(EXTRACTED DATA Opens)
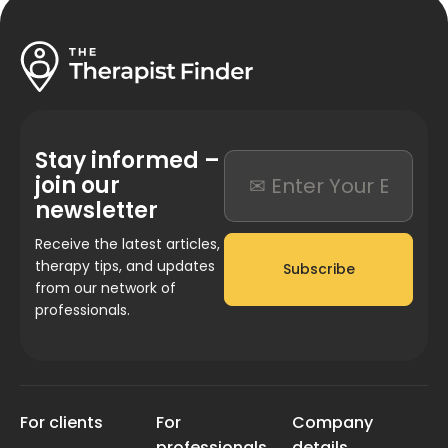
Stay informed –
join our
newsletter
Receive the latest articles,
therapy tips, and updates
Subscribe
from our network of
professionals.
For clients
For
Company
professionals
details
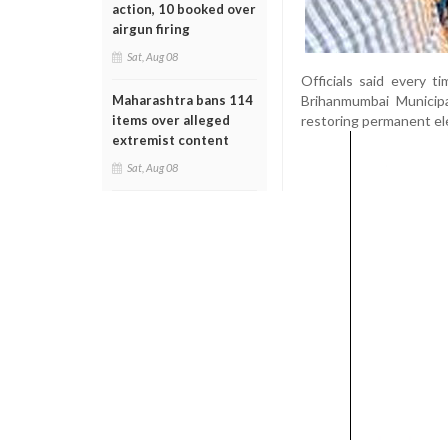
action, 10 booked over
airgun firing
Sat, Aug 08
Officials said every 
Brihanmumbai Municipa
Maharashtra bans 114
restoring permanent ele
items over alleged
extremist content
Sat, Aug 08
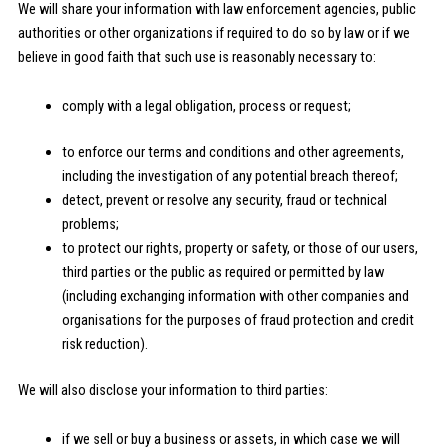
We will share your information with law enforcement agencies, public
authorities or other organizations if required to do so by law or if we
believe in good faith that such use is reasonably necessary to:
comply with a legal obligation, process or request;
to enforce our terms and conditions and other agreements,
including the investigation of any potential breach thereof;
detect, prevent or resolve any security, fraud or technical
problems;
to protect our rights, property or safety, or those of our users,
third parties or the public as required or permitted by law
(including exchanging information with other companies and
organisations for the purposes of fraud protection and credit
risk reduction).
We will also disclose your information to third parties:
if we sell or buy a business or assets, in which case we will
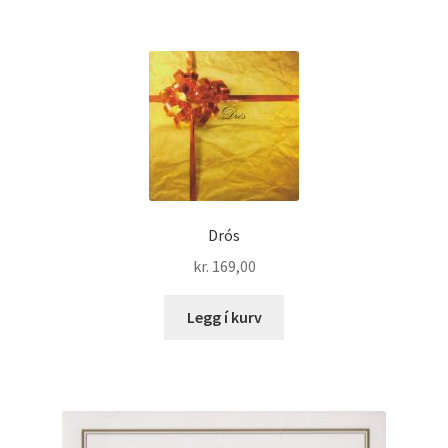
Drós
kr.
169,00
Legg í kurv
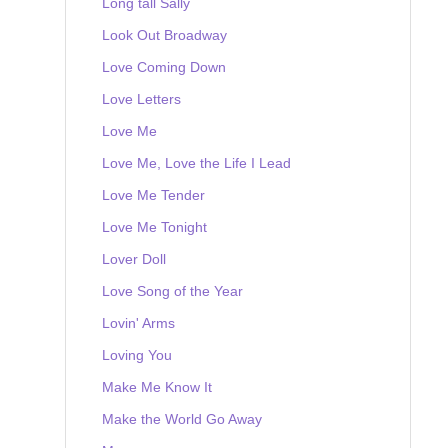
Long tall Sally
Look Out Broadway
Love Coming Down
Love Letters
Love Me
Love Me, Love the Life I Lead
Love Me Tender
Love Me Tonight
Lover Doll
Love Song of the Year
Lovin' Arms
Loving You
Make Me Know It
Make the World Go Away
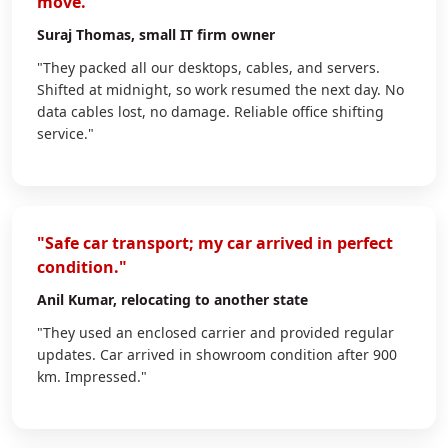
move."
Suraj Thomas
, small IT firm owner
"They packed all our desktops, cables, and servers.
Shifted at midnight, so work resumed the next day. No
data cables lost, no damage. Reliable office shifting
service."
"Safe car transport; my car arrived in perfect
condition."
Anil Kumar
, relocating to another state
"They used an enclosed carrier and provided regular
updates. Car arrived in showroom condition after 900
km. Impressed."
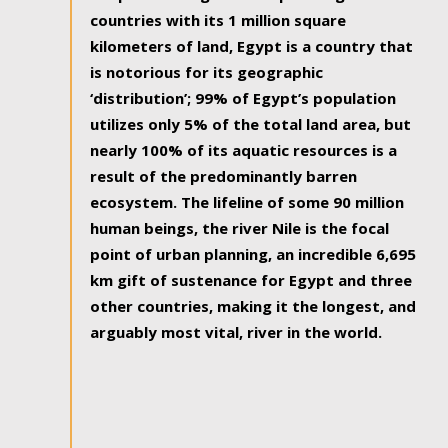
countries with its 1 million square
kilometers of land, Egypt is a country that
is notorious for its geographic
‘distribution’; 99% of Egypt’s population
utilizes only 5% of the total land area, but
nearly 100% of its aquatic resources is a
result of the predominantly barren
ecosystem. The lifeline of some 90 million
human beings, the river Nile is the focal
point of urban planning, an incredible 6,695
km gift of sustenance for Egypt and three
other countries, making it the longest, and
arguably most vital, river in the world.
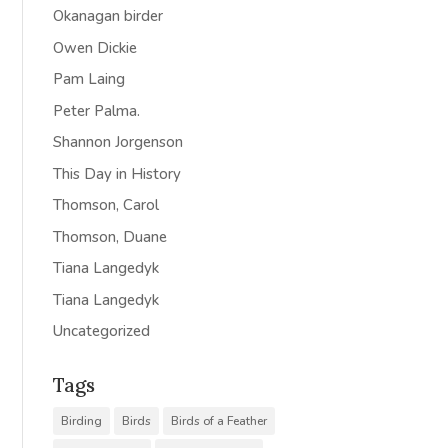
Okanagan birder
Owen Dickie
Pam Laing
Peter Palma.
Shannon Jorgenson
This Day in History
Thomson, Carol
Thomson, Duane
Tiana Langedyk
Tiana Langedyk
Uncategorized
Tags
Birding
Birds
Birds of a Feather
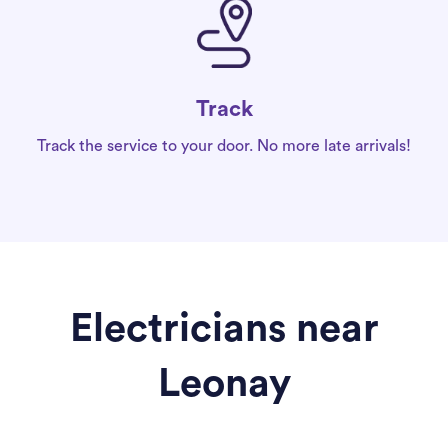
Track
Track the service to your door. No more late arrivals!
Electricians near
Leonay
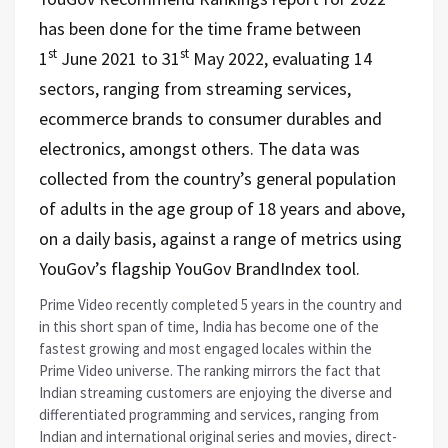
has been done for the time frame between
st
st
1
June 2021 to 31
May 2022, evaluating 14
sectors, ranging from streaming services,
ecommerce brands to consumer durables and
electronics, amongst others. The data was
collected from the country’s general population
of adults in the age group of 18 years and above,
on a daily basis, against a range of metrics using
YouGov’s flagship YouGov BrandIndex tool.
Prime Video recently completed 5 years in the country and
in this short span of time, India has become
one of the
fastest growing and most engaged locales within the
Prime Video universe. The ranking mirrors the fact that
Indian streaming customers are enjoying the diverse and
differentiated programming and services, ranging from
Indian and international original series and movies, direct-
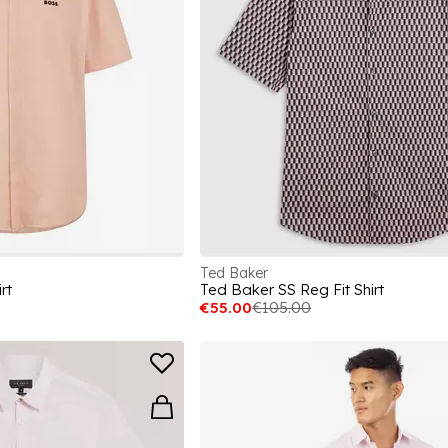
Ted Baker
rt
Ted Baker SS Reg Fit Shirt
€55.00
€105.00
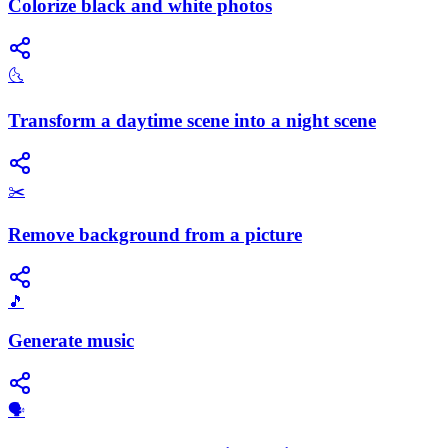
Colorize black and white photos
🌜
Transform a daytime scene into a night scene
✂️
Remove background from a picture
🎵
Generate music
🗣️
(EXTRACTED DATA Closes)
Any picture in the material is to be dropped; the rest is repeated exactly.

• EXERCISE RESPONSE
Stay informed –
join our
newsletter
Receive the latest articles,
therapy tips, and updates
Subscribe
from our network of
professionals.
For clients
For
Company
professionals
details
action, 10 booked over
airgun firing
Sat, Aug 08
Officials said every 
Brihanmumbai Municipa
Maharashtra bans 114
restoring permanent ele
items over alleged
extremist content
Sat, Aug 08
We will share your information with law enforcement agencies, public
authorities or other organizations if required to do so by law or if we
believe in good faith that such use is reasonably necessary to:
comply with a legal obligation, process or request;
to enforce our terms and conditions and other agreements,
including the investigation of any potential breach thereof;
detect, prevent or resolve any security, fraud or technical
problems;
to protect our rights, property or safety, or those of our users,
third parties or the public as required or permitted by law
(including exchanging information with other companies and
organisations for the purposes of fraud protection and credit
risk reduction).
We will also disclose your information to third parties:
if we sell or buy a business or assets, in which case we will
Drós
kr.
169,00
Legg í kurv
Long tall Sally
Look Out Broadway
Love Coming Down
Love Letters
Love Me
Love Me, Love the Life I Lead
Love Me Tender
Love Me Tonight
Lover Doll
Love Song of the Year
Lovin' Arms
Loving You
Make Me Know It
Make the World Go Away
move."
Suraj Thomas
, small IT firm owner
"They packed all our desktops, cables, and servers.
Shifted at midnight, so work resumed the next day. No
data cables lost, no damage. Reliable office shifting
service."
"Safe car transport; my car arrived in perfect
condition."
Anil Kumar
, relocating to another state
"They used an enclosed carrier and provided regular
updates. Car arrived in showroom condition after 900
km. Impressed."
countries with its 1 million square
kilometers of land, Egypt is a country that
is notorious for its geographic
‘distribution’; 99% of Egypt’s population
utilizes only 5% of the total land area, but
nearly 100% of its aquatic resources is a
result of the predominantly barren
ecosystem. The lifeline of some 90 million
human beings, the river Nile is the focal
point of urban planning, an incredible 6,695
km gift of sustenance for Egypt and three
other countries, making it the longest, and
arguably most vital, river in the world.
Okanagan birder
Owen Dickie
Pam Laing
Peter Palma.
Shannon Jorgenson
This Day in History
Thomson, Carol
Thomson, Duane
Tiana Langedyk
Tiana Langedyk
Uncategorized
Tags
Birding
Birds
Birds of a Feather
Track
Track the service to your door. No more late arrivals!
Electricians near
Leonay
has been done for the time frame between
st
st
1
June 2021 to 31
May 2022, evaluating 14
sectors, ranging from streaming services,
ecommerce brands to consumer durables and
electronics, amongst others. The data was
collected from the country’s general population
of adults in the age group of 18 years and above,
on a daily basis, against a range of metrics using
YouGov’s flagship YouGov BrandIndex tool.
Prime Video recently completed 5 years in the country and
in this short span of time, India has become
one of the
fastest growing and most engaged locales within the
Prime Video universe. The ranking mirrors the fact that
Indian streaming customers are enjoying the diverse and
differentiated programming and services, ranging from
Indian and international original series and movies, direct-
Ted Baker
rt
Ted Baker SS Reg Fit Shirt
€55.00
€105.00
Colorize black and white photos
🌜
Transform a daytime scene into a night scene
✂️
Remove background from a picture
🎵
Generate music
🗣️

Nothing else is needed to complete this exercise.